Review by Ed Quillen

Prisons – October 2000 – Colorado Central Magazine

Newjack: Guarding Sing Sing
by Ted Conover
Published in 2000 by Random House
ISBN 0-375-50177-0

SING SING, the famous New York penitentiary, is a long way from Central Colorado. But prisons are a major employer hereabouts, and as more “correctional facilities” are built to accomodate the laws passed by tough-on-crime politicians, such employment will increase here as elsewhere.

Ted Conover, who grew up in Colorado and in 1992 wrote an entertaining and wickedly informative book about life in Aspen (Whiteout), wanted to find out how correctional officers are trained.

He asked the New York Department of Correctional Services if he could follow a successful applicant through training and then onto the job. He learned that the academy “was off-limits to journalists — no exceptions, end of conversation.

“Now, why should that be, I wondered. With prisons so much in the news, and confining such unprecedented numbers of people, it seemed to me that their operations should be completely transparent.”

So he filed a job application (using his real name and experience) and took the tests. So much time passed afterward that he nearly forgot about it, but one day he got a call — he had a spot in the next seven-week class at the academy for new correctional officers.

It greatly resembled basic training in the military: plenty of physical drill, but most of the conditioning was aimed at the trainee’s attitude. After that, Conover had the story he was after, but he also had a slot at Sing Sing.

He started there as a “newjack” — prison slang for a rookie guard — and he stayed for about a year.

The resulting account is not some scathing exposé of brutal guards, a callous bureaucracy, or convicts running rampant behind the walls, though there are occasions of each.

Instead, it’s a close examination of the guard’s job. At first, he often felt terror and confusion; the corridors were chaotic at certain times as convicts came and went, and many of them were, of course, violent felons.

But with experience, Conover’s confidence grew. He also realized that guards need respect to do their jobs, and that most prisoners will grant that respect if the guard is firm but willing to make an exception once in a while. Too many exceptions, though, and the respect vanishes as the cons start taking advantage.

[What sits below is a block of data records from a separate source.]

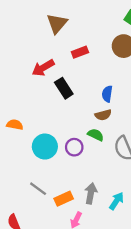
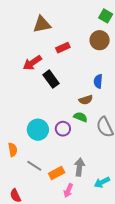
brown triangle: (57, 23) -> (42, 24), turned 42
blue semicircle: (107, 94) -> (98, 81), moved
orange semicircle: (15, 125) -> (13, 150), moved, turned 72
cyan arrow: (116, 201) -> (102, 182), moved, turned -147

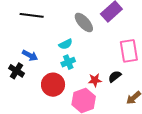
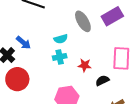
red star: (95, 80) -> (85, 65), moved
red circle: (53, 85) -> (17, 79), moved

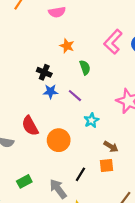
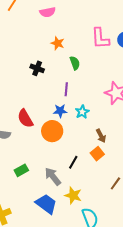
pink L-shape: (113, 42) -> (100, 38), turned -45
blue star: (51, 91) -> (60, 111), moved
purple line: (75, 96) -> (66, 89), turned 56
brown arrow: (111, 147) -> (101, 136), turned 32
orange square: (106, 166) -> (97, 154), turned -32

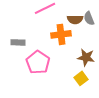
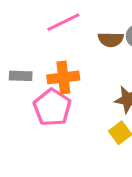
orange cross: (61, 34) -> (63, 77), moved

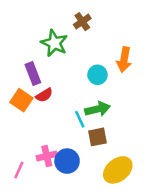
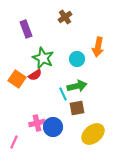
green star: (54, 43) -> (43, 58), moved
purple rectangle: (33, 74) -> (26, 29), moved
pink line: (19, 170) -> (14, 142), moved

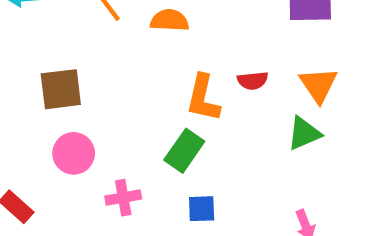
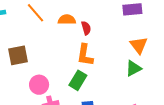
red semicircle: (253, 81) -> (86, 28), moved, turned -96
pink circle: (74, 153) -> (39, 85), moved

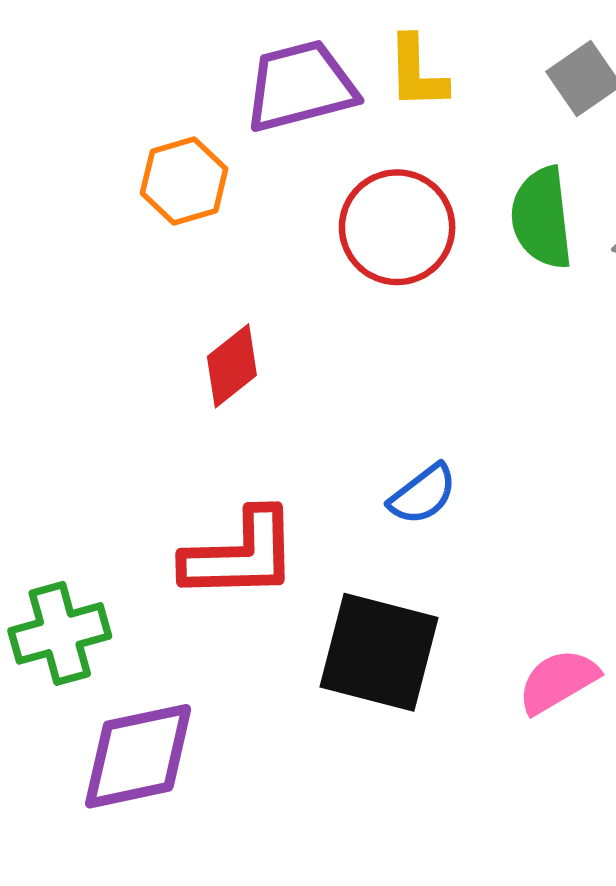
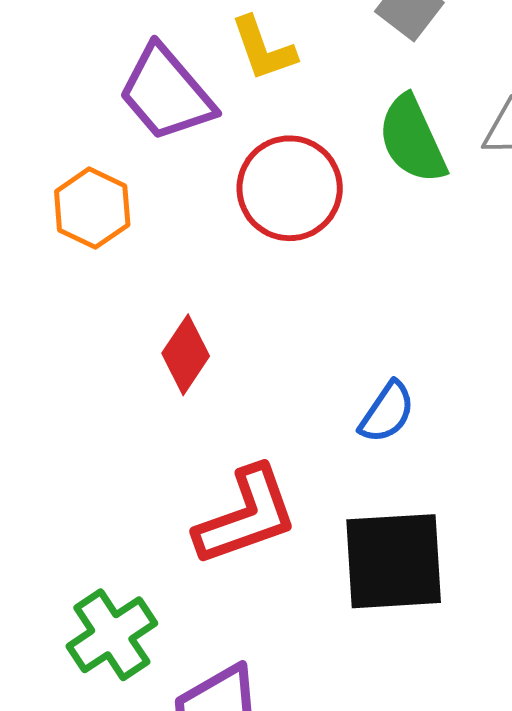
purple trapezoid: (300, 86) -> (166, 93), turned -98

Along the way, Conover covers the history of corrections in America (penitentiaries were a Quaker proposal, to give an isolated miscreant a place to become penitent), as well as the dilemmas he faced in his personal life — the job produces stresses that often lead to divorce.

This is just plain good writing, an engrossing book about a significant and interesting topic. Read it just for the pleasure of reading it, or if you need a more practical reason, then read it for the insights you’ll get about the lives of our many friends and neighbors who work in correctional facilities. I know I’ll never again think that they’ve got cushy civil-service sinecures.